Please return exactly the line that contains "entreprise. Grâce à" and every line after it, through the last line of the records below, with no pictures.

#####

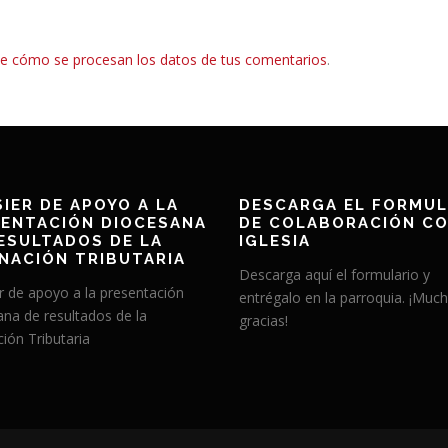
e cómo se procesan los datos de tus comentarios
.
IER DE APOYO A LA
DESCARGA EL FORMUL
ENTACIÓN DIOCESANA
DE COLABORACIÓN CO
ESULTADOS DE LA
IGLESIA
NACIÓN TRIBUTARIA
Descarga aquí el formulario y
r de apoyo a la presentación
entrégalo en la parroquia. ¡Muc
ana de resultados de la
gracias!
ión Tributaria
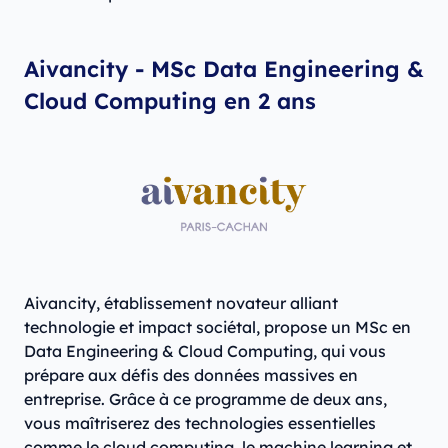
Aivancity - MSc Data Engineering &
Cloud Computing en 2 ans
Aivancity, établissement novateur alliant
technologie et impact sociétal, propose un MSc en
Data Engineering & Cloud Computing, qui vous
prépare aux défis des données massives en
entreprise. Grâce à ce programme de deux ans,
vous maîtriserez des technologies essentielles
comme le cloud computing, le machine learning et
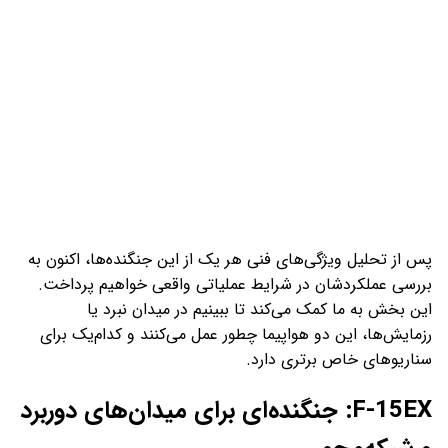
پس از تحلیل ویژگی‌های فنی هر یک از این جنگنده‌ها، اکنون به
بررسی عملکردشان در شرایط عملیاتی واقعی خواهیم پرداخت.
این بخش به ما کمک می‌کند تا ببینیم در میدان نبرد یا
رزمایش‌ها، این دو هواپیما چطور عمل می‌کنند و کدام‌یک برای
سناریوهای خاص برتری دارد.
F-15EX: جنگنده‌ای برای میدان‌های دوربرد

#####

Expected output:
entreprise. Grâce à ce programme de deux ans,
vous maîtriserez des technologies essentielles
comme le cloud computing, le machine learning et
پس از تحلیل ویژگی‌های فنی هر یک از این جنگنده‌ها، اکنون به
بررسی عملکردشان در شرایط عملیاتی واقعی خواهیم پرداخت.
این بخش به ما کمک می‌کند تا ببینیم در میدان نبرد یا
رزمایش‌ها، این دو هواپیما چطور عمل می‌کنند و کدام‌یک برای
سناریوهای خاص برتری دارد.
F-15EX: جنگنده‌ای برای میدان‌های دوربرد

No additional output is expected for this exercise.